Abstract

Optical techniques, such as spectrophotometry, have been referred as the tools capable of detect early stages of gastrointestinal cancers, due to their exquisite sensitivity to some intrinsic biomarkers present on the gastrointestinal tissues. An integrated CMOS optical detection microsystem, comprising photodetectors and light-to-frequency converters, was designed, fabricated, and characterized. The viability of its use in spectrophotometric measurements, specifically extracting diffuse reflectance signals between 350 nm and 750 nm from phantoms, was evaluated. The CMOS fabricated photodetector that better fits the application under this paper is based on an n+/p-epilayer photodiode with a responsivity of 186 mA/W at $\lambda = 600$ nm.
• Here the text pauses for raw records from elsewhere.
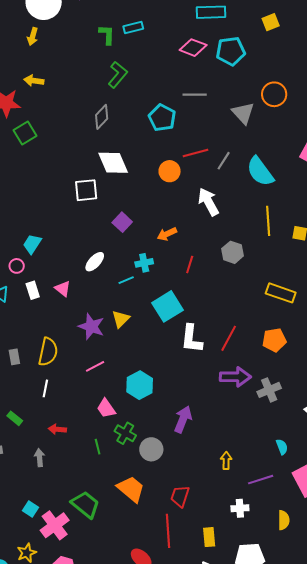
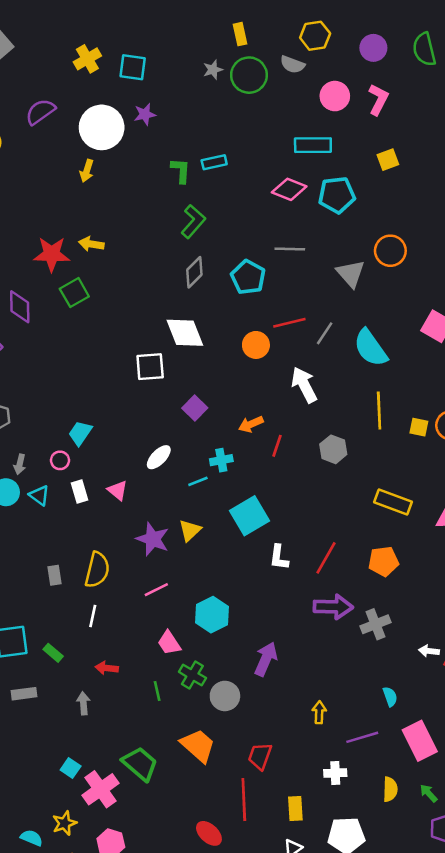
yellow arrow: (34, 81) -> (91, 244), moved
gray diamond: (102, 117) -> (194, 272), moved
red line: (190, 264) -> (277, 446), moved
white L-shape: (191, 339) -> (279, 557), size x0.7

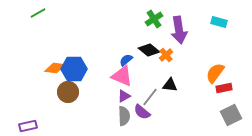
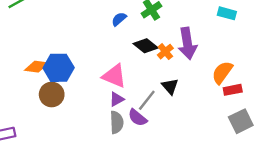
purple arrow: (179, 30) -> (187, 43), moved
blue semicircle: (126, 60) -> (119, 19), moved
black triangle: (170, 85) -> (170, 86), turned 42

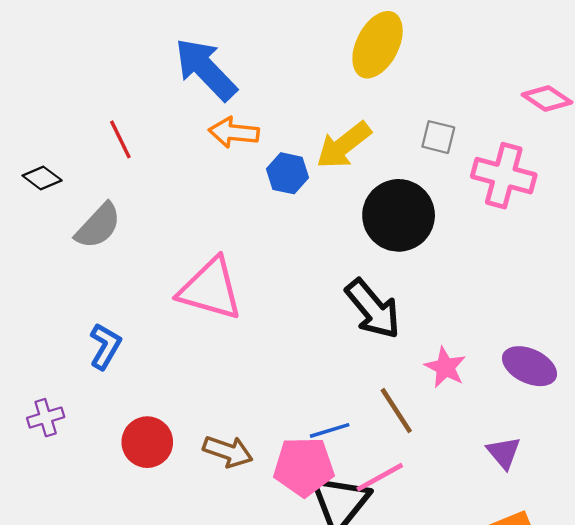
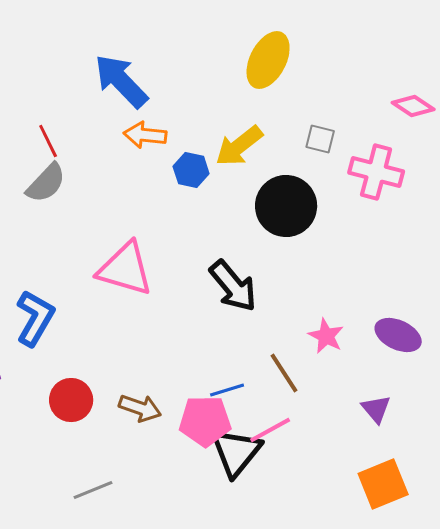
gray semicircle: (98, 226) -> (46, 183), moved
black arrow: (373, 309) -> (233, 286), moved
blue L-shape: (105, 346) -> (35, 318), size x1.4

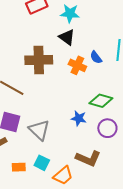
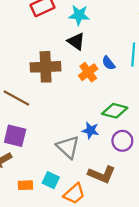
orange cross: (77, 65) -> (88, 72), turned 30
gray triangle: (39, 130) -> (68, 147), moved

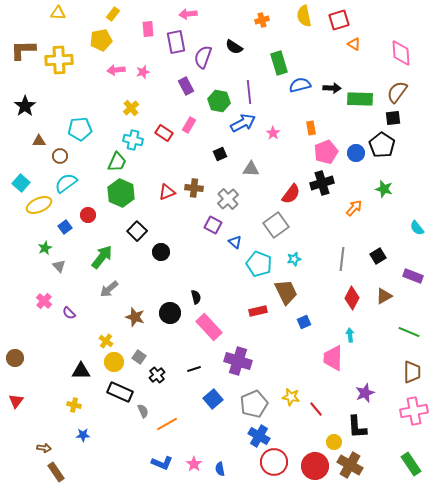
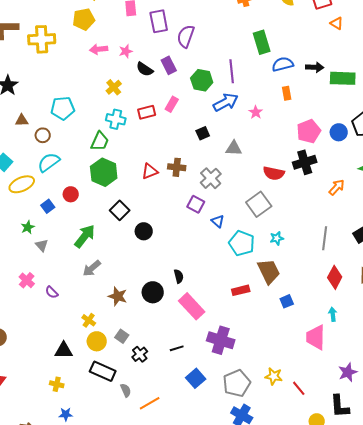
black semicircle: (234, 47) -> (145, 69), moved
orange rectangle: (311, 128) -> (287, 93), moved
red rectangle: (164, 133) -> (147, 112), turned -48
red semicircle: (291, 194) -> (274, 173), turned 65

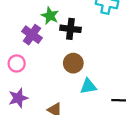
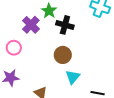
cyan triangle: (88, 86) -> (73, 77), turned -49

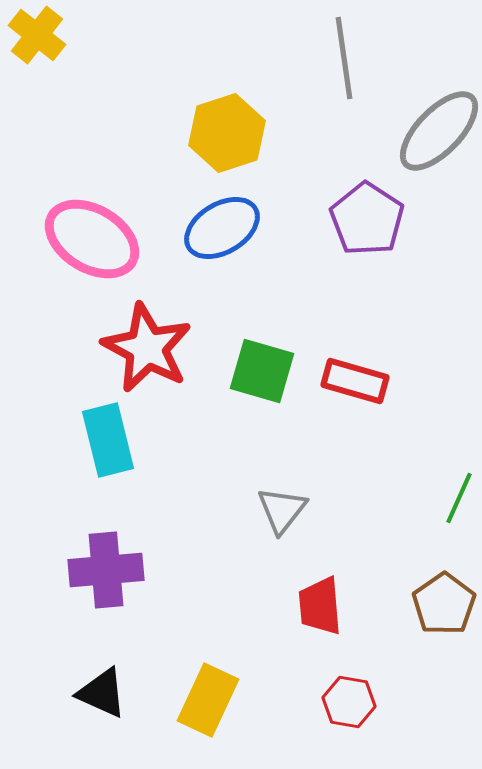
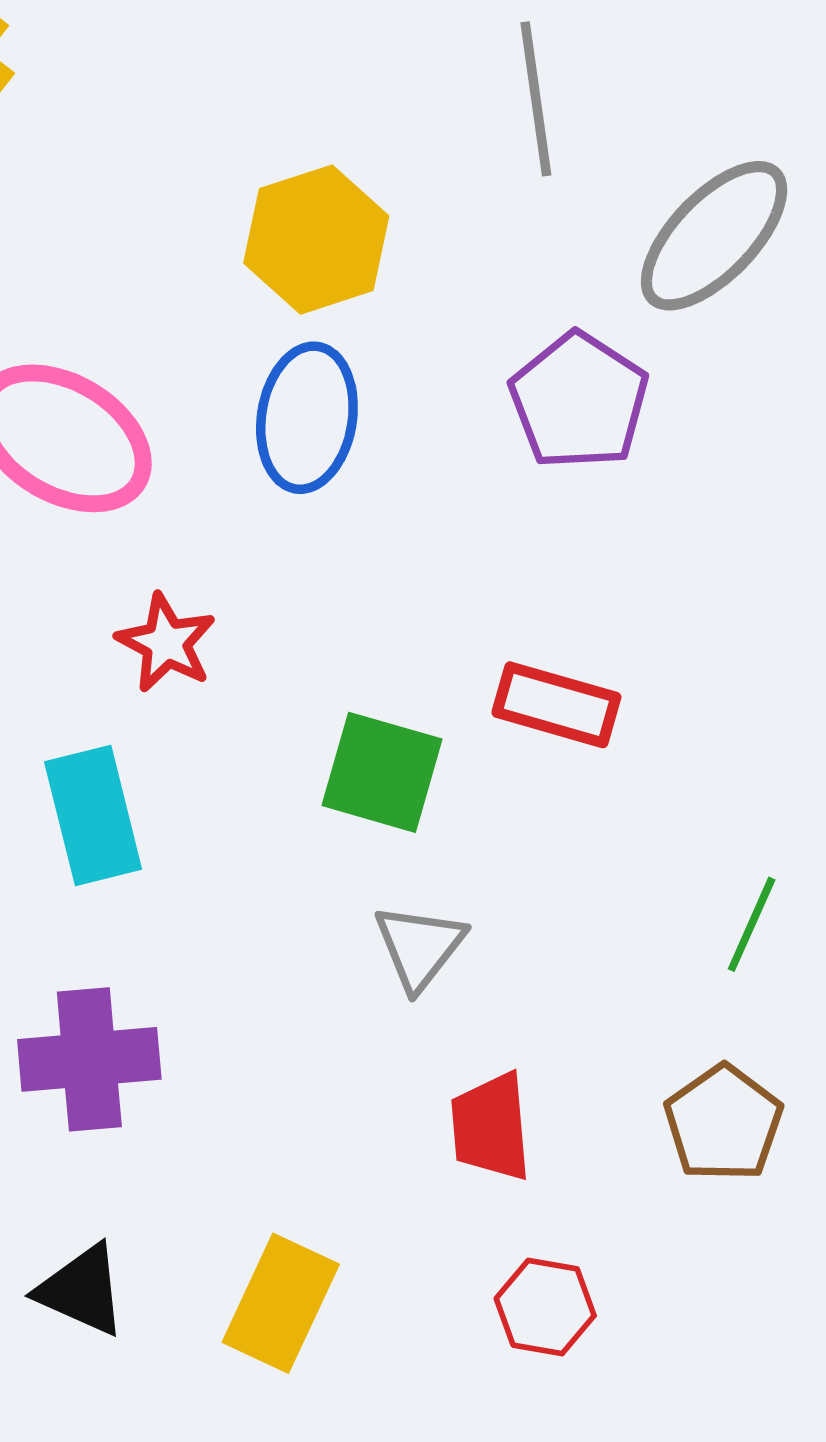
blue ellipse: (222, 228) -> (307, 418), turned -50
red star: (147, 348) -> (166, 643), size x0.6
green square: (262, 371) -> (382, 772), moved

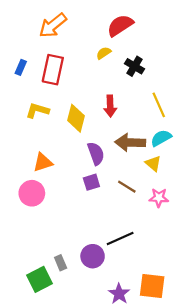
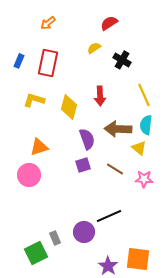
orange arrow: (53, 25) -> (48, 23), size x0.6
red semicircle: (120, 25) -> (109, 23), size x0.7
cyan semicircle: (161, 138) -> (146, 125), turned -54

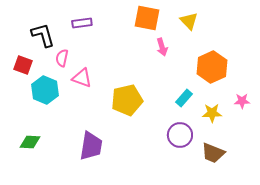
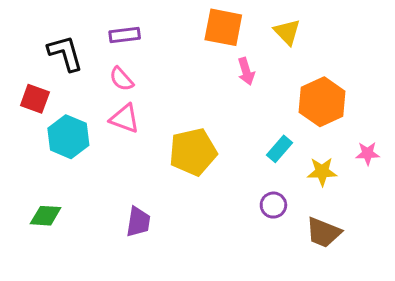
pink semicircle: (62, 58) -> (122, 79), moved, turned -54
purple circle: (180, 135) -> (273, 205), size x0.7
purple trapezoid: (91, 146) -> (138, 222), size x0.7

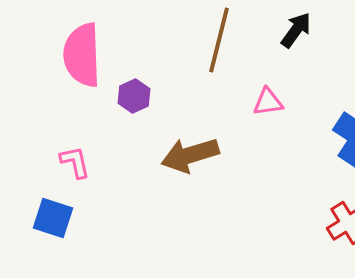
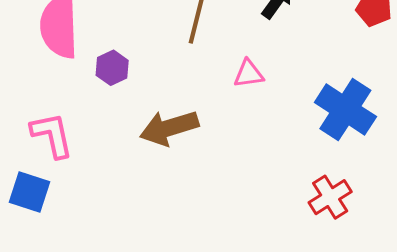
pink L-shape: (75, 162) -> (52, 135), size x1.4

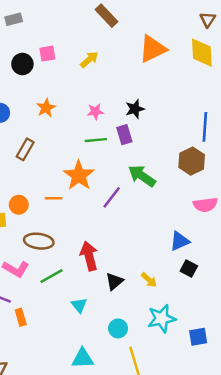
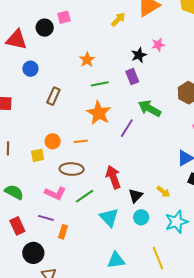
yellow arrow: (89, 60) -> (118, 19), moved
orange star: (46, 108) -> (87, 60), moved
pink star: (95, 112) -> (158, 45), moved
green line: (96, 140) -> (100, 84), moved
orange line: (53, 198) -> (81, 141), moved
cyan triangle: (79, 305) -> (109, 218), size x1.5
orange rectangle: (21, 317) -> (63, 232), turned 40
cyan circle: (118, 328) -> (141, 217), moved

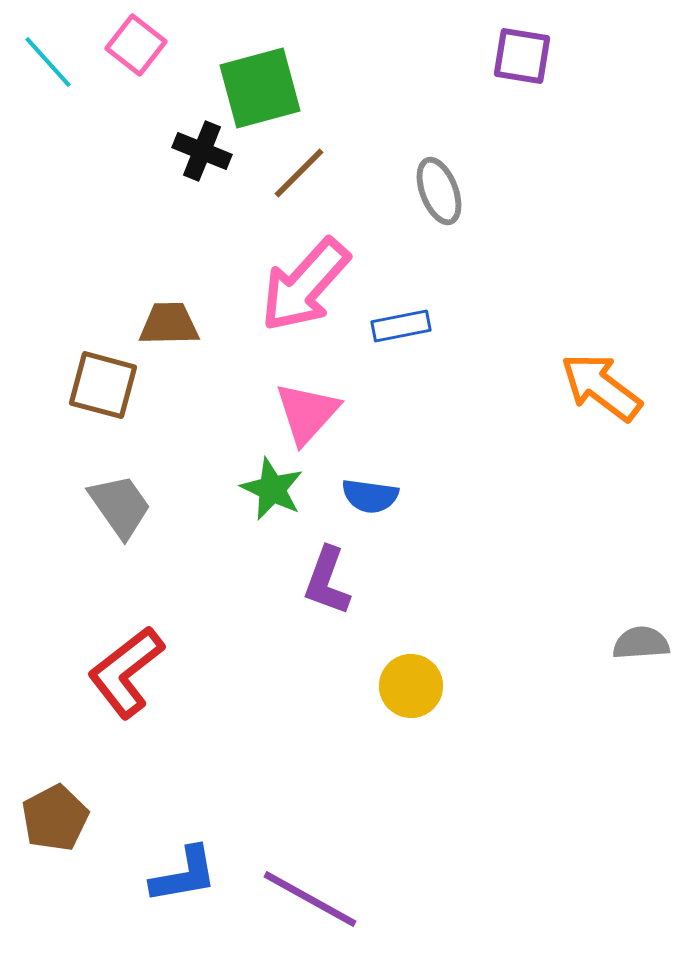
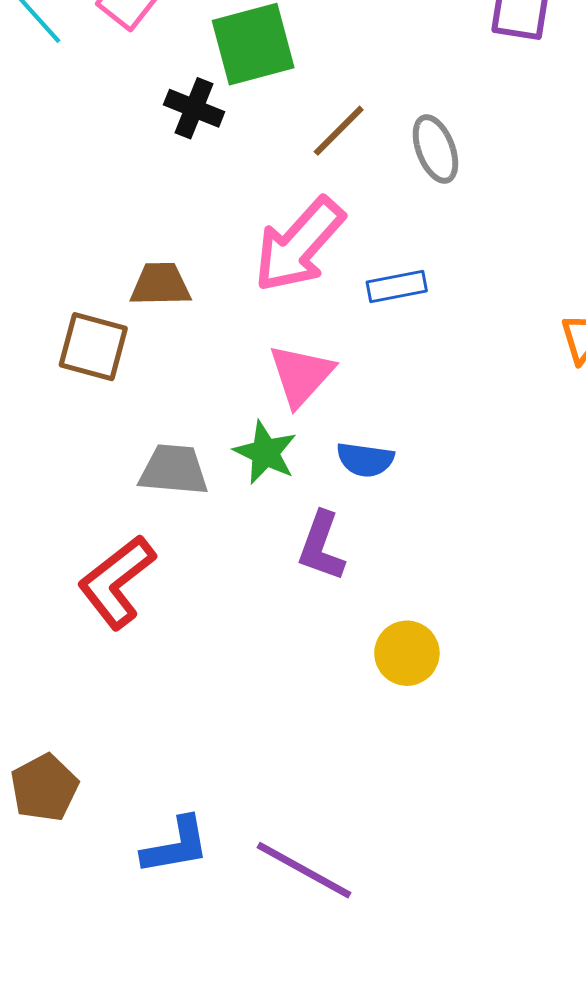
brown line: (299, 173) -> (339, 131), moved
gray trapezoid: (120, 506) -> (174, 470), moved, turned -50
red L-shape: (126, 672) -> (117, 582), moved

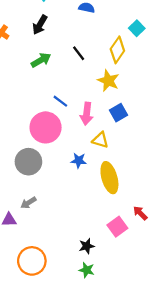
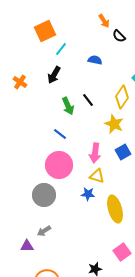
green arrow: (41, 60) -> (68, 106), moved, turned 96
blue line: (60, 101) -> (60, 134), moved
yellow triangle: (100, 140) -> (97, 176), moved

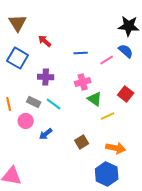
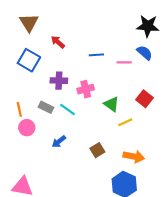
pink line: (107, 60) -> (124, 62), turned 32
pink cross: (83, 82) -> (86, 89), moved
pink circle: (26, 121) -> (27, 128), moved

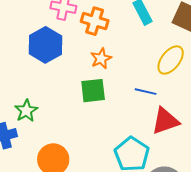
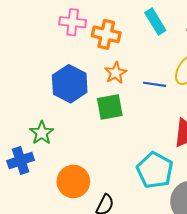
blue hexagon: (45, 45) -> (70, 84), moved
blue line: (146, 92) -> (154, 84), moved

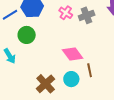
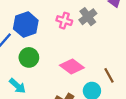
pink diamond: (73, 54) -> (72, 67), moved

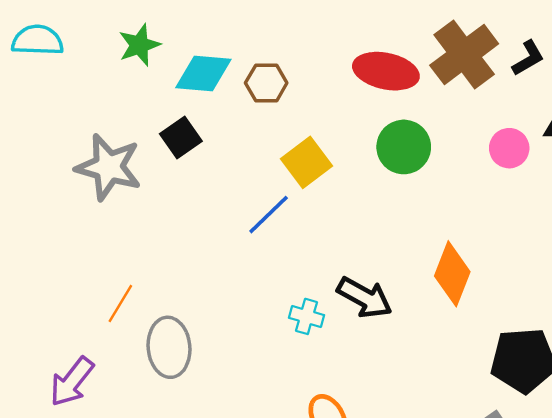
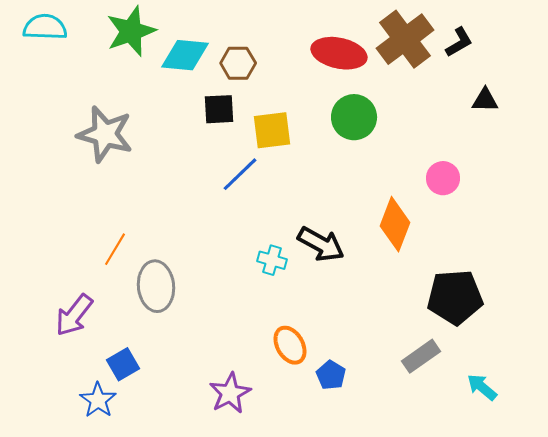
green star: (139, 45) -> (131, 31), size x1.4
black square: (181, 137) -> (219, 109), moved, turned 32
pink circle: (509, 148) -> (443, 178), moved
yellow square: (306, 162) -> (272, 130), turned 30

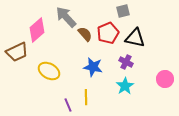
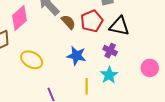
yellow line: (86, 97) -> (87, 86), moved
Its light-to-frequency converter fits an area of $250\times 70~\mu \text{m}^{\mathrm {2}}$ , a sensitivity of 28 Hz/nA, a spectral resolution of 9 MHz, a power consumption of 1 mW, and a linear response ( $\text{R}^{\mathrm {2}} >0.99$ ) in the range of currents for this application, allowing producing a digital signal with a frequency proportional to the photodiode current and avoiding the need of an expensive readout optical microsystem. The measurements, using the reported device, on diffuse reflectance signals from phantoms agree with values obtained with commercial equipment.